Low-income familes in the crime-wracked Mexico City borough of Iztapalapa decided this year to trade in their old rifles, handguns and shotguns for laptop computers, bicycles, food or money through a government program.
Seniors, young people, housewives and even children have lined up at the exchange center, located in the “Señor de la Cuevita” (Our Lord of the Holy Sepulchre) Sanctuary to received the benefits of the program dubbed “For Your Family, Voluntary Disarmament.”
The campaign is promoted by municipal authorities, the Catholic Church and the Mexican army for the purpose of preventing another tragedy like the one that took place here last month.

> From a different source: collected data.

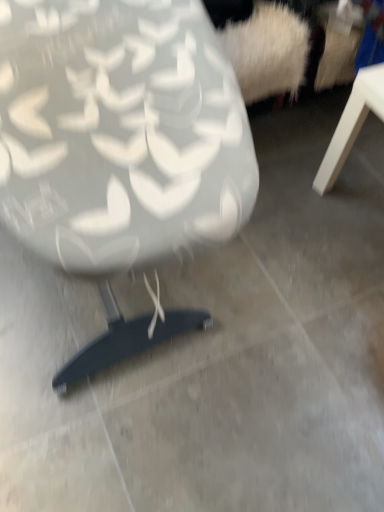 Question: From the image's perspective, is matte white chair at center above or below white matte table at right?

Choices:
 (A) above
 (B) below

Answer: (A)

Question: Considering the relative positions of matte white chair at center and white matte table at right in the image provided, is matte white chair at center to the left or to the right of white matte table at right?

Choices:
 (A) right
 (B) left

Answer: (B)

Question: Is point (238, 117) closer or farther from the camera than point (350, 141)?

Choices:
 (A) closer
 (B) farther

Answer: (A)

Question: In terms of width, does white matte table at right look wider or thinner when compared to matte white chair at center?

Choices:
 (A) thin
 (B) wide

Answer: (A)

Question: From a real-world perspective, is white matte table at right positioned above or below matte white chair at center?

Choices:
 (A) below
 (B) above

Answer: (A)

Question: Considering the positions of white matte table at right and matte white chair at center in the image, is white matte table at right bigger or smaller than matte white chair at center?

Choices:
 (A) big
 (B) small

Answer: (B)

Question: Is white matte table at right inside or outside of matte white chair at center?

Choices:
 (A) outside
 (B) inside

Answer: (A) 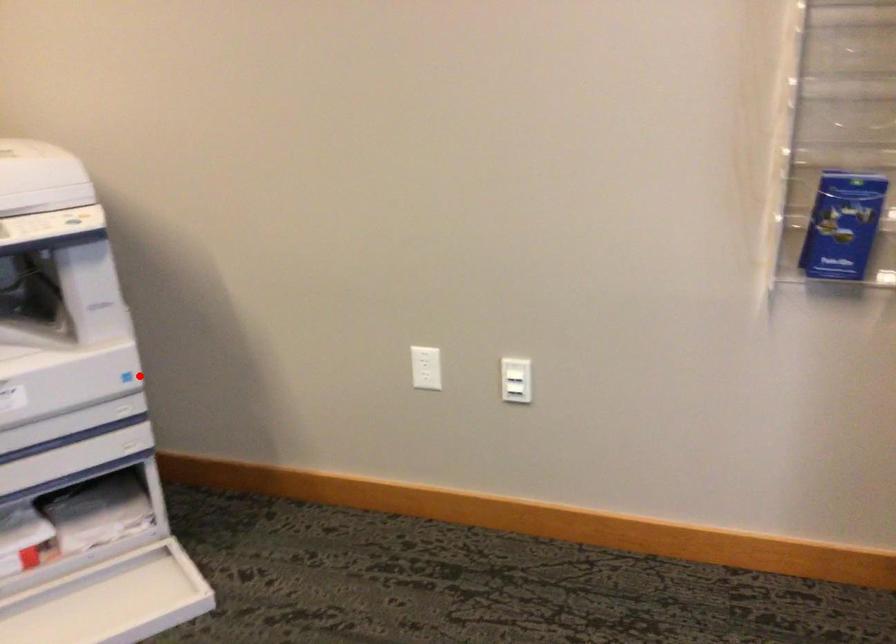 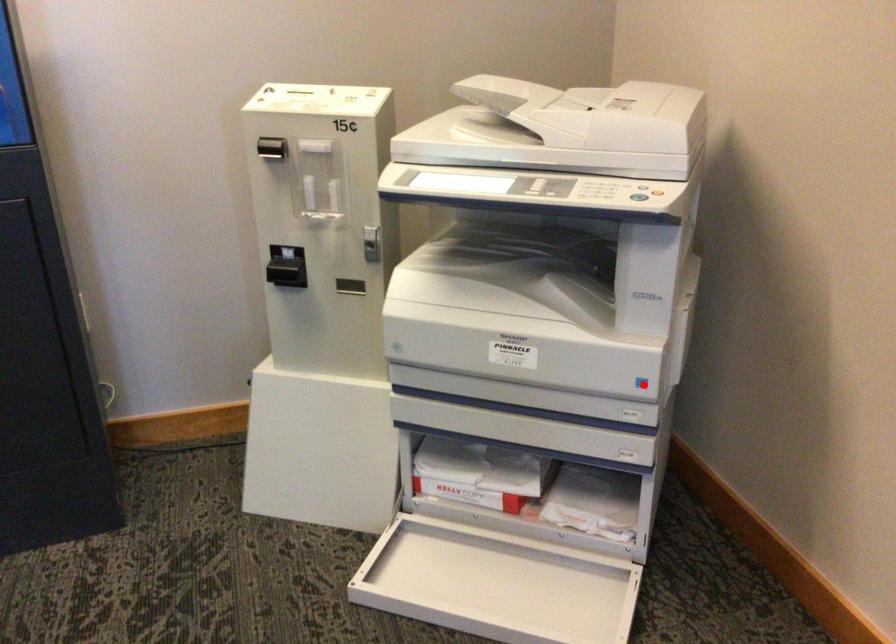 I am providing you with two images of the same scene from different viewpoints. A red point is marked on the first image and another point is marked on the second image. Does the point marked in image1 correspond to the same location as the one in image2?

Yes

Hendrick Cuacuas, 10, died Nov. 2 when a stray bullet shot through the roof of a movie theater in Iztapalapa hit him in the head.
“I’m here because I want a tablet for my daughters,” housewife Soledad Nuñez told Efe. “It’s bound to be of more use to us than having that thing (a homemade handgun), which can only do harm and could make problems for me if the cops find out I have it.”
Since the program was launched on Monday, a total of 220 weapons have been exchanged.
“We found this weapon (a carbine) in my father’s bedroom,” Gabriel Cortes, another Iztapalapa resident, told Efe.
“I’m grateful for this program and that’s why I’m bringing it in, to get rid of the kind of weapon that can do us a lot of harm, and after what happened in the United States we’re even more traumatized,” she said, referring to the massacre on Dec. 14 at an elementary school in Newtown, Connecticut, where 27 people were gunned down, most of them children.